Work required: Would you print every entry exactly as it appears?

Extracted material:
──────

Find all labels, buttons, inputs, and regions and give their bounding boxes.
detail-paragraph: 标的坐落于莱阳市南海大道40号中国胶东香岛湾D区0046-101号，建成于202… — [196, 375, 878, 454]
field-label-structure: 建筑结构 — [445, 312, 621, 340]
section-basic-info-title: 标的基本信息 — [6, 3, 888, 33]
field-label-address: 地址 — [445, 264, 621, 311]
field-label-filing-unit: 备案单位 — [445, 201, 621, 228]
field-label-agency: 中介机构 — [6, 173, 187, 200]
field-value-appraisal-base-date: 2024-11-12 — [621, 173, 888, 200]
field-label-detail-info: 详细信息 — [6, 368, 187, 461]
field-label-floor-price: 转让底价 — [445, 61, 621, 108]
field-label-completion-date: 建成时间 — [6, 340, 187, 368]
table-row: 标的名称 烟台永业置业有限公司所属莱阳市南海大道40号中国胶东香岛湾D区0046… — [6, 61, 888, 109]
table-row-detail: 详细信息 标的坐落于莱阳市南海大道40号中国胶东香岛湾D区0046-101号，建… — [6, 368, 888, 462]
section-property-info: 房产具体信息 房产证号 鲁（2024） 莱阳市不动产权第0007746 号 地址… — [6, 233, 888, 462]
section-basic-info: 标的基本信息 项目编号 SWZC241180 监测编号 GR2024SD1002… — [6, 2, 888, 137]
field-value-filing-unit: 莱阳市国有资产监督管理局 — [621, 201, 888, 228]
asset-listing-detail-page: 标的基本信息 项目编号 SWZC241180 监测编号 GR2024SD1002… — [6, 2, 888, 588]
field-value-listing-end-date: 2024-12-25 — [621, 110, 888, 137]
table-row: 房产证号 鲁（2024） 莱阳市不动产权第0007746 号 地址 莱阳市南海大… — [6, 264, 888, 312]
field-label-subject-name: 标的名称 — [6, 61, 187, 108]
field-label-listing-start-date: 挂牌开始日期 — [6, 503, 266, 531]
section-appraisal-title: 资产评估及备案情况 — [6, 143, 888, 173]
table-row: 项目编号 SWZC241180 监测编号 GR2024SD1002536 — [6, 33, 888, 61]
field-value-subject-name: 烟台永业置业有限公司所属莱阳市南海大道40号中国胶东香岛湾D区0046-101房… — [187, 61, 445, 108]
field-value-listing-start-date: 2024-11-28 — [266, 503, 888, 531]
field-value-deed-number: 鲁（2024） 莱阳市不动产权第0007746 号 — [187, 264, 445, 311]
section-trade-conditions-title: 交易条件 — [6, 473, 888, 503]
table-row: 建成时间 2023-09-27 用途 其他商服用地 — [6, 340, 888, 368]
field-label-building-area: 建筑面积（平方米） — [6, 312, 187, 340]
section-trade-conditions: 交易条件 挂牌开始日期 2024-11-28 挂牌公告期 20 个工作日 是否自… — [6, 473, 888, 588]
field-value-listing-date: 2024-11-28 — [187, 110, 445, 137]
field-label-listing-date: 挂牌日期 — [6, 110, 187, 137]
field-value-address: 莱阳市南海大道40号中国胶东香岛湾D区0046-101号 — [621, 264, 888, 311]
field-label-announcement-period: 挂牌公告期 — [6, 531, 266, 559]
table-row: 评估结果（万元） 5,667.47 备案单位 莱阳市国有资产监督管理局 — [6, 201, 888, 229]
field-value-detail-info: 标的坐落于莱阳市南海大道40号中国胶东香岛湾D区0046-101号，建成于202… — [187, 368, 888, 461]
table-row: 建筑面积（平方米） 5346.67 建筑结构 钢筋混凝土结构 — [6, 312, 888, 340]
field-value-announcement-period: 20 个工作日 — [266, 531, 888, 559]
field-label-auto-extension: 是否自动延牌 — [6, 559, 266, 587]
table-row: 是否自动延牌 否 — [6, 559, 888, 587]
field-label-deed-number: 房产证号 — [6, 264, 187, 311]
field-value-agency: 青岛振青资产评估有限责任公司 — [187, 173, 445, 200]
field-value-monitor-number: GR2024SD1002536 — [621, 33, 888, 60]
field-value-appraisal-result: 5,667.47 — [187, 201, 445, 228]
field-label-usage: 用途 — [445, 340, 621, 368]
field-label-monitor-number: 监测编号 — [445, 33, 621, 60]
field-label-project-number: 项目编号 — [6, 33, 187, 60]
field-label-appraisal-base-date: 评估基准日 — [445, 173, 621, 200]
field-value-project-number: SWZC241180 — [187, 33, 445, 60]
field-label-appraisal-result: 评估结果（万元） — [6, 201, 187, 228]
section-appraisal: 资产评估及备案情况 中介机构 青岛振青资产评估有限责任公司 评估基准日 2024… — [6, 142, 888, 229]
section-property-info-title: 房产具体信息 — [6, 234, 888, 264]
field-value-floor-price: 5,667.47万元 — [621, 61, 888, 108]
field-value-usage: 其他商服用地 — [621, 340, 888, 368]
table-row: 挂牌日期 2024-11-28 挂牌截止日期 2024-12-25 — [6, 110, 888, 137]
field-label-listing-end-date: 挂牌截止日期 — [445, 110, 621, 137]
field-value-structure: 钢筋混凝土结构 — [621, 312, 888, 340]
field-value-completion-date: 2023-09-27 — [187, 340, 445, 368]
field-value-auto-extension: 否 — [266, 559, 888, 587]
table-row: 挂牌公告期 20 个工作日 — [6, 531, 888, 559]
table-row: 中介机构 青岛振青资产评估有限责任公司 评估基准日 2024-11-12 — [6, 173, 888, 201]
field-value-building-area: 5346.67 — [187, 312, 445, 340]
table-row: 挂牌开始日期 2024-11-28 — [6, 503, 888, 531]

──────

Response box:
Find all labels, buttons, inputs, and regions and give their bounding boxes.
detail-paragraph: 标的坐落于莱阳市南海大道40号中国胶东香岛湾D区0046-101号，建成于202… — [196, 375, 878, 454]
field-label-structure: 建筑结构 — [445, 312, 621, 340]
section-basic-info-title: 标的基本信息 — [6, 3, 888, 33]
field-label-address: 地址 — [445, 264, 621, 311]
field-label-filing-unit: 备案单位 — [445, 201, 621, 228]
field-label-agency: 中介机构 — [6, 173, 187, 200]
field-value-appraisal-base-date: 2024-11-12 — [621, 173, 888, 200]
field-label-detail-info: 详细信息 — [6, 368, 187, 461]
field-label-floor-price: 转让底价 — [445, 61, 621, 108]
field-label-completion-date: 建成时间 — [6, 340, 187, 368]
table-row: 标的名称 烟台永业置业有限公司所属莱阳市南海大道40号中国胶东香岛湾D区0046… — [6, 61, 888, 109]
table-row-detail: 详细信息 标的坐落于莱阳市南海大道40号中国胶东香岛湾D区0046-101号，建… — [6, 368, 888, 462]
section-property-info: 房产具体信息 房产证号 鲁（2024） 莱阳市不动产权第0007746 号 地址… — [6, 233, 888, 462]
section-basic-info: 标的基本信息 项目编号 SWZC241180 监测编号 GR2024SD1002… — [6, 2, 888, 137]
field-value-filing-unit: 莱阳市国有资产监督管理局 — [621, 201, 888, 228]
asset-listing-detail-page: 标的基本信息 项目编号 SWZC241180 监测编号 GR2024SD1002… — [6, 2, 888, 588]
field-value-listing-end-date: 2024-12-25 — [621, 110, 888, 137]
table-row: 房产证号 鲁（2024） 莱阳市不动产权第0007746 号 地址 莱阳市南海大… — [6, 264, 888, 312]
field-label-subject-name: 标的名称 — [6, 61, 187, 108]
field-label-listing-start-date: 挂牌开始日期 — [6, 503, 266, 531]
section-appraisal-title: 资产评估及备案情况 — [6, 143, 888, 173]
table-row: 项目编号 SWZC241180 监测编号 GR2024SD1002536 — [6, 33, 888, 61]
field-value-subject-name: 烟台永业置业有限公司所属莱阳市南海大道40号中国胶东香岛湾D区0046-101房… — [187, 61, 445, 108]
field-value-listing-start-date: 2024-11-28 — [266, 503, 888, 531]
field-value-deed-number: 鲁（2024） 莱阳市不动产权第0007746 号 — [187, 264, 445, 311]
section-trade-conditions-title: 交易条件 — [6, 473, 888, 503]
table-row: 建成时间 2023-09-27 用途 其他商服用地 — [6, 340, 888, 368]
field-label-building-area: 建筑面积（平方米） — [6, 312, 187, 340]
section-trade-conditions: 交易条件 挂牌开始日期 2024-11-28 挂牌公告期 20 个工作日 是否自… — [6, 473, 888, 588]
field-value-listing-date: 2024-11-28 — [187, 110, 445, 137]
field-label-listing-date: 挂牌日期 — [6, 110, 187, 137]
field-value-address: 莱阳市南海大道40号中国胶东香岛湾D区0046-101号 — [621, 264, 888, 311]
field-label-announcement-period: 挂牌公告期 — [6, 531, 266, 559]
table-row: 评估结果（万元） 5,667.47 备案单位 莱阳市国有资产监督管理局 — [6, 201, 888, 229]
field-value-detail-info: 标的坐落于莱阳市南海大道40号中国胶东香岛湾D区0046-101号，建成于202… — [187, 368, 888, 461]
table-row: 建筑面积（平方米） 5346.67 建筑结构 钢筋混凝土结构 — [6, 312, 888, 340]
field-value-announcement-period: 20 个工作日 — [266, 531, 888, 559]
field-label-auto-extension: 是否自动延牌 — [6, 559, 266, 587]
table-row: 是否自动延牌 否 — [6, 559, 888, 587]
field-label-deed-number: 房产证号 — [6, 264, 187, 311]
field-value-agency: 青岛振青资产评估有限责任公司 — [187, 173, 445, 200]
field-value-monitor-number: GR2024SD1002536 — [621, 33, 888, 60]
field-value-appraisal-result: 5,667.47 — [187, 201, 445, 228]
field-label-usage: 用途 — [445, 340, 621, 368]
field-label-monitor-number: 监测编号 — [445, 33, 621, 60]
field-label-project-number: 项目编号 — [6, 33, 187, 60]
field-label-appraisal-base-date: 评估基准日 — [445, 173, 621, 200]
field-value-project-number: SWZC241180 — [187, 33, 445, 60]
field-label-appraisal-result: 评估结果（万元） — [6, 201, 187, 228]
section-appraisal: 资产评估及备案情况 中介机构 青岛振青资产评估有限责任公司 评估基准日 2024… — [6, 142, 888, 229]
section-property-info-title: 房产具体信息 — [6, 234, 888, 264]
field-value-floor-price: 5,667.47万元 — [621, 61, 888, 108]
field-value-usage: 其他商服用地 — [621, 340, 888, 368]
table-row: 挂牌日期 2024-11-28 挂牌截止日期 2024-12-25 — [6, 110, 888, 137]
field-label-listing-end-date: 挂牌截止日期 — [445, 110, 621, 137]
field-value-structure: 钢筋混凝土结构 — [621, 312, 888, 340]
field-value-completion-date: 2023-09-27 — [187, 340, 445, 368]
field-value-auto-extension: 否 — [266, 559, 888, 587]
table-row: 挂牌公告期 20 个工作日 — [6, 531, 888, 559]
table-row: 中介机构 青岛振青资产评估有限责任公司 评估基准日 2024-11-12 — [6, 173, 888, 201]
field-value-building-area: 5346.67 — [187, 312, 445, 340]
table-row: 挂牌开始日期 2024-11-28 — [6, 503, 888, 531]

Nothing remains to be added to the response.